-------- EXERCISE MATERIALS

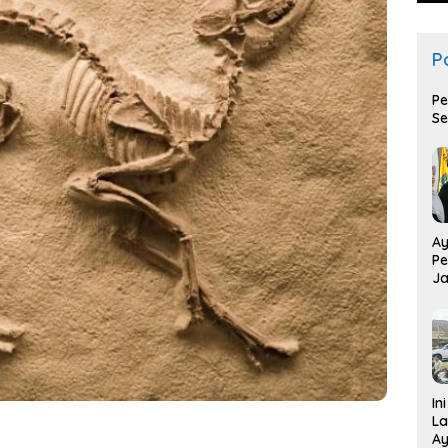
Po
Pe
Se
Ay
Pe
Ja
T
In
La
Ay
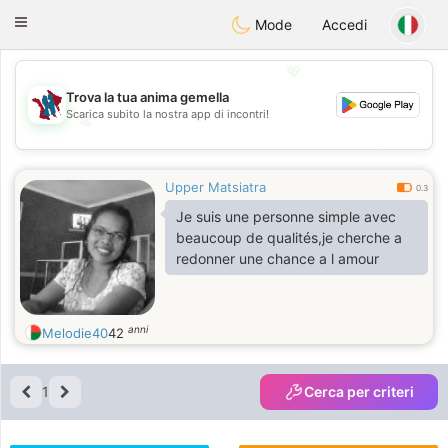
J
Taimerais
Toggle
Mode
Accedi
navigation
💖
Trova la tua anima gemella
Scarica subito la nostra app di incontri!
💖
💕
💕
Upper Matsiatra
0.3
Je suis une personne simple avec
beaucoup de qualités,je cherche a
redonner une chance a l amour
anni
Melodie40
42
1
Cerca per criteri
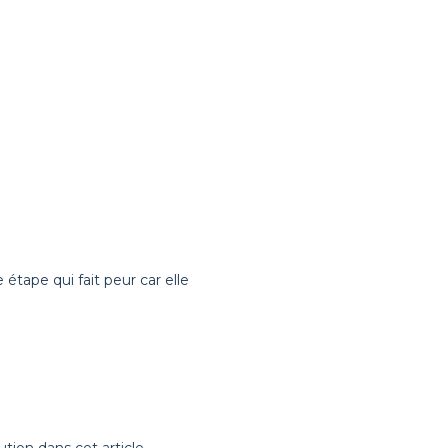
e étape qui fait peur car elle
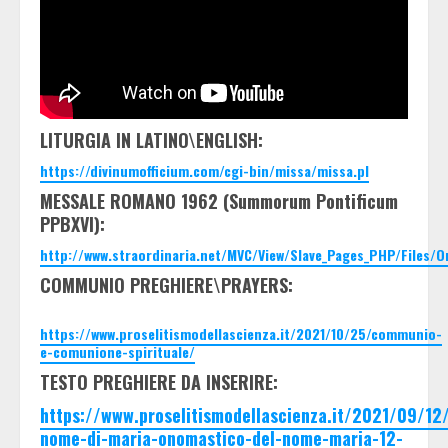
LITURGIA IN LATINO\ENGLISH:
https://divinumofficium.com/cgi-bin/missa/missa.pl
MESSALE ROMANO 1962 (Summorum Pontificum
PPBXVI):
http://www.straordinaria.net/MVC/View/Slave_Pages_PHP/Files/
COMMUNIO PREGHIERE\PRAYERS:
https://www.proselitismodellascienza.it/2021/10/25/communio-
e-comunione-spirituale/
TESTO PREGHIERE DA INSERIRE:
https://www.proselitismodellascienza.it/2021/09/12
nome-di-maria-onomastico-del-nome-maria-12-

----------------

§ TASK TO COMPLETE
Set out exactly the run of lines that begins at the line holding "https://www.proselitismodellascienza.it/2021/09/12" and ends at the last line of the data.

§ RESULT BELOW
https://www.proselitismodellascienza.it/2021/09/12
nome-di-maria-onomastico-del-nome-maria-12-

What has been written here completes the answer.